For sixteen-year-old Sahara, “life and death and everything in between" depends on the color of a little stick. She waits three long minutes, praying to Jesus, Mary, and all the saints that the stick will turn blue, meaning she isn’t pregnant. Instead, the stick turns pink and Sahara’s life is changed in a heart beat. Only last week, she was voted the Dixie Queen at school, and wore a sequined gown and a tiara. She was saving money to buy a car, and dreamed of driving to Hollywood or Dollywood. Suddenly, Sahara’s life before the stick turned pink seems to belong to another girl.
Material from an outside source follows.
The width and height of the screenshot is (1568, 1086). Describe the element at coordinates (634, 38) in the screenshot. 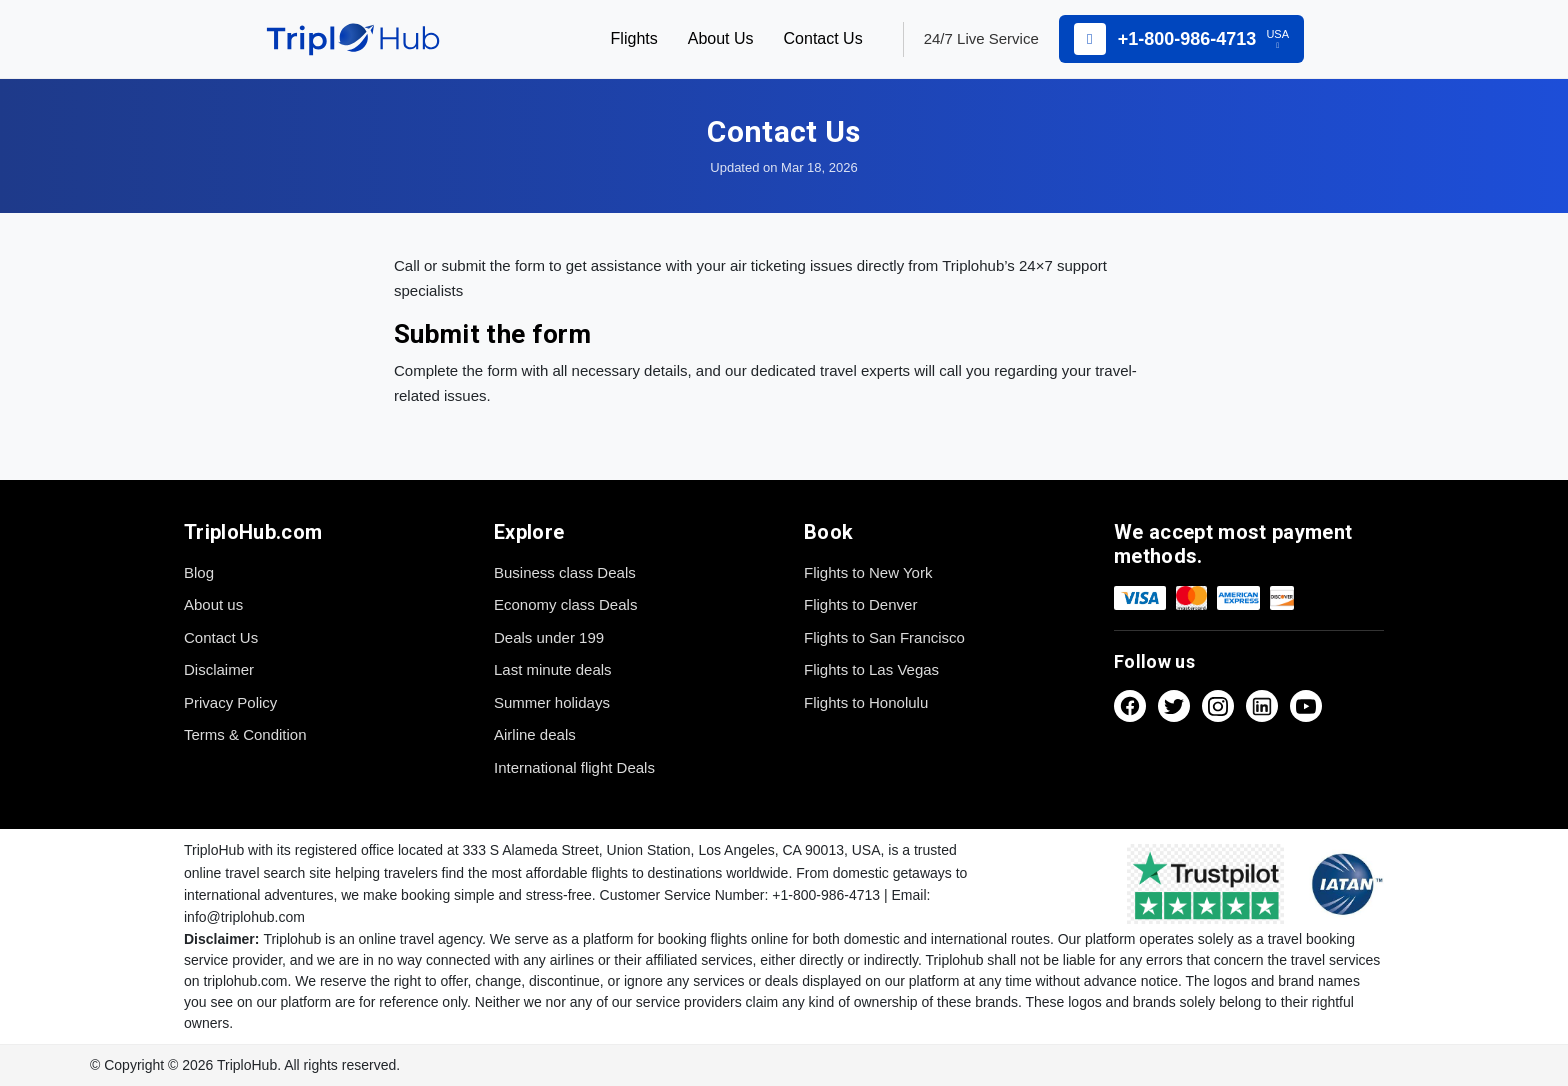 I see `Flights` at that location.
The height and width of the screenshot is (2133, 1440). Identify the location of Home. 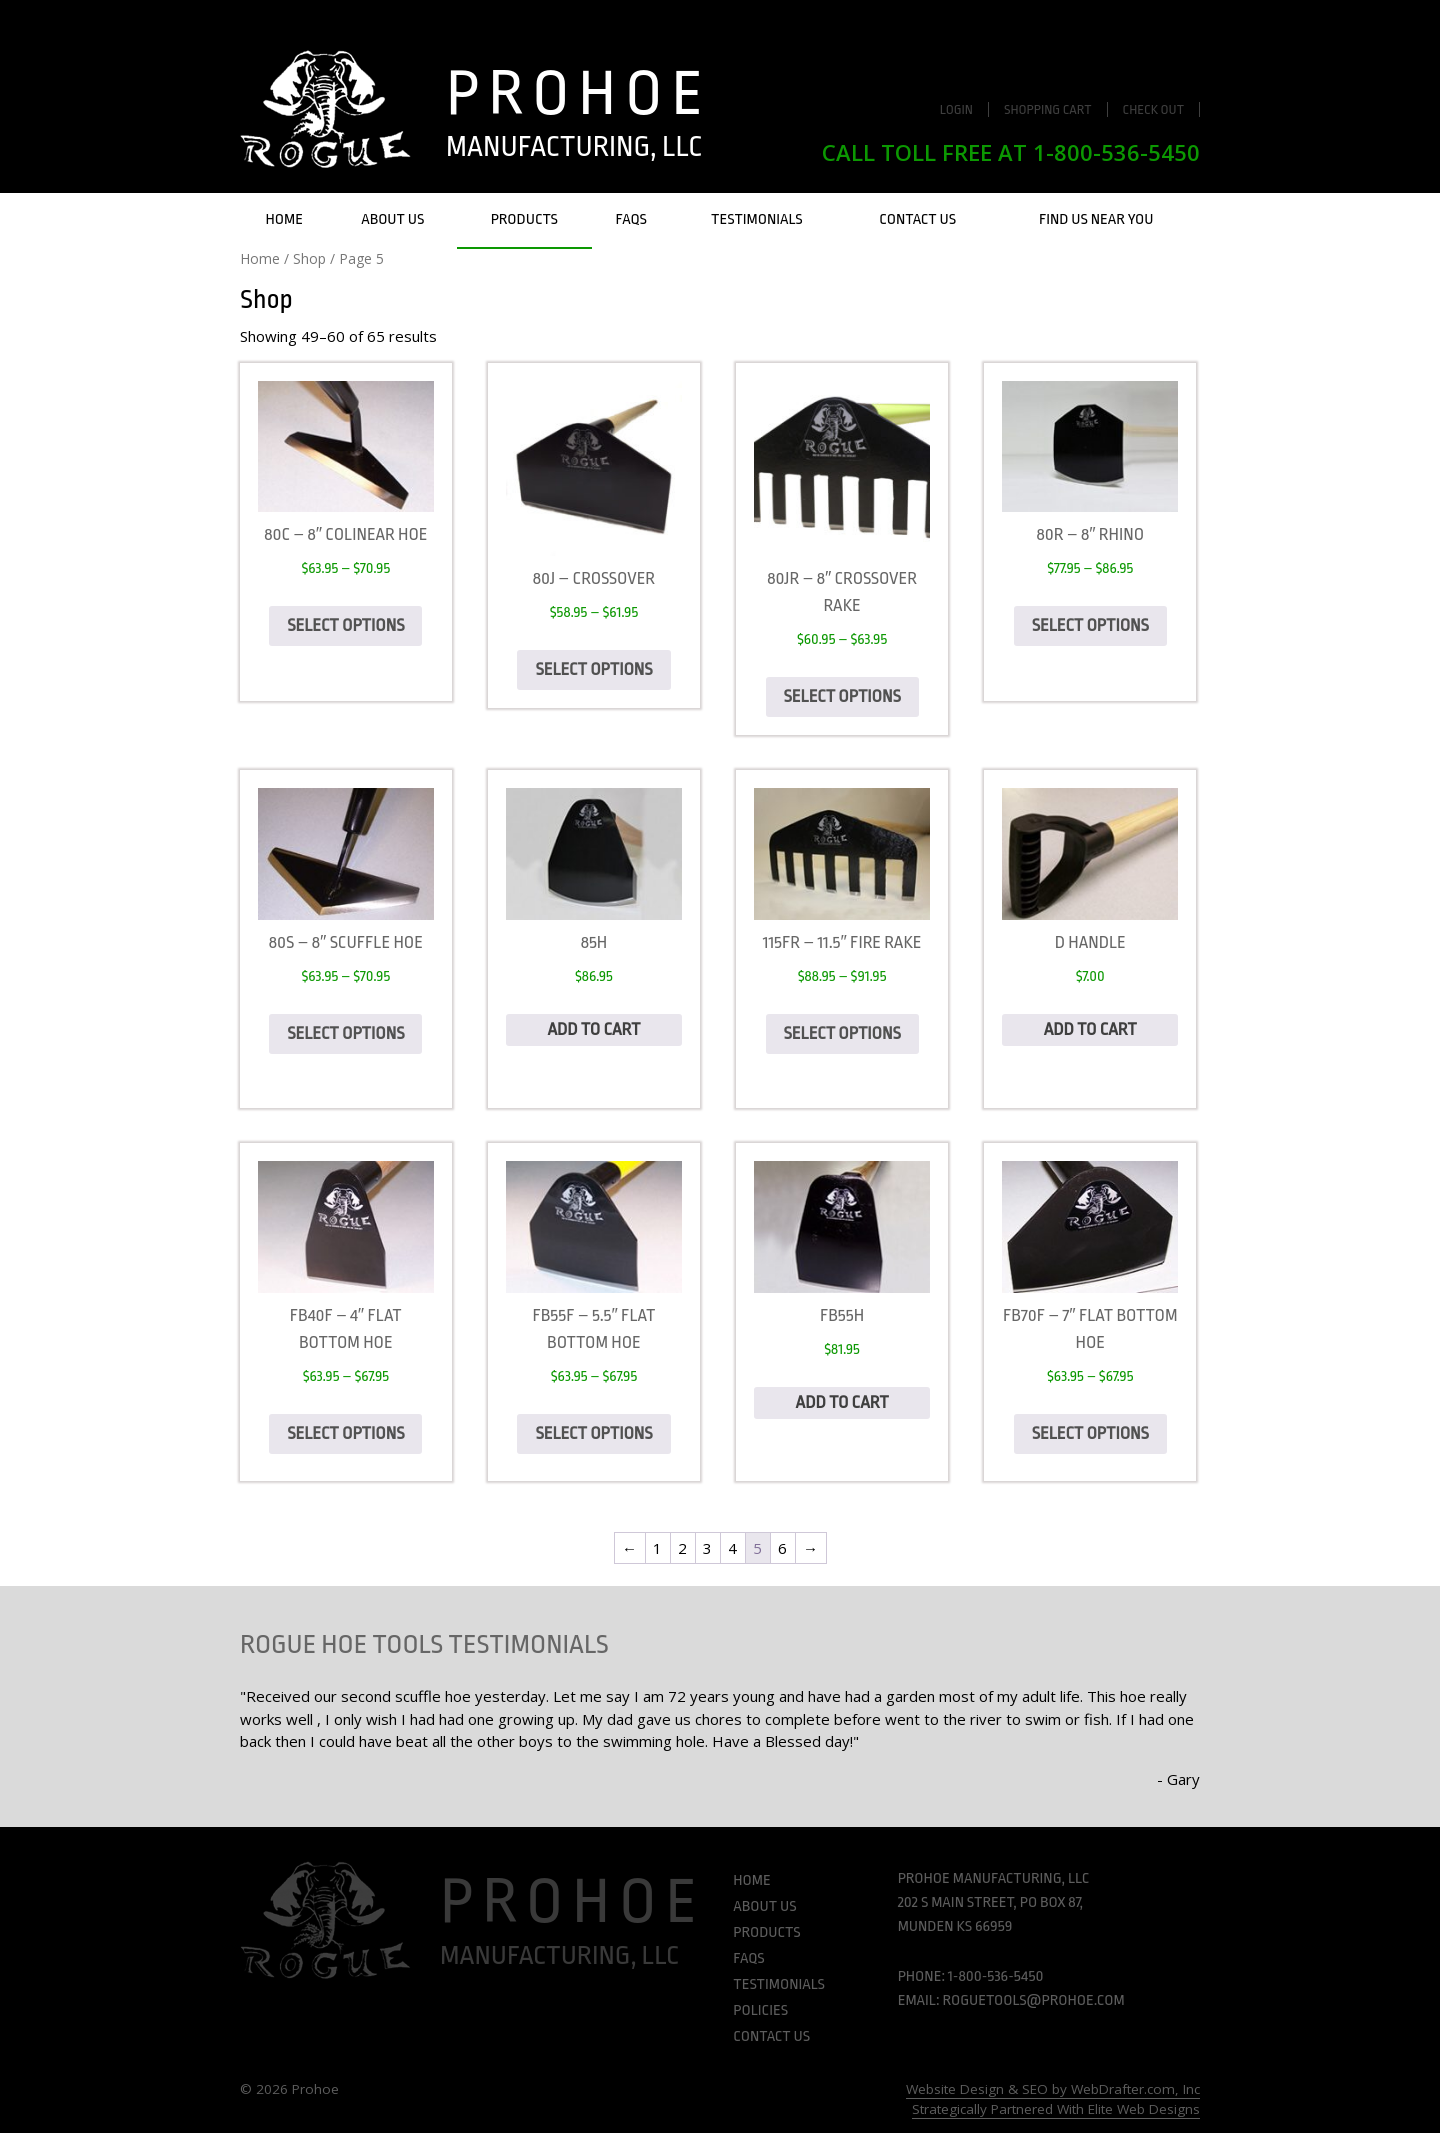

She feels as if she no longer lives on earth, but on another planet. Sahara faces her crisis alone, afraid to tell her mother, afraid to tell her sister, and afraid to tell her friends. After all, what would people in her small Texas town think of her? As her sister once told her, “Good girls keep their legs together." One thing’s for sure. She won’t tell Dustin, her total loser of an ex-boyfriend. She wants him out of her life for good. And so Sahara keeps her pregnancy a secret, as she struggles with three choices: “keep, give away, or lose." With heartfelt honesty and a touch of sardonic humor, Linda Oatman High’s novel in free verse takes readers inside the mind of a young woman struggling to survive an alien world that she calls Planet Pregnancy.

Awards

  • Quick Picks for Reluctant Young Adult Readers—YALSA

Reviews

"...true to the teen’s voice, the gripping narrative, written in very short lines of free verse with occasional rhyme, makes for a roller-coaster read."
     —Booklist

"Told in free verse that lends authenticity to the narrator’s teen voice, this novel chronicles the momentous nine-month journey that Sahara enters, starting with the shocking results of her home pregnancy test and ending after the delivery of her child. The discomforts of pregnancy and the anguish of being seventeen and on the verge of adult life are presented with humor and honesty, making Sahara leap off the page and become a girl who could be found in any school, anywhere in modern America. Although some readers might disagree with Sahara’s ultimate choice, the novel is a realistic and compelling read for any teen."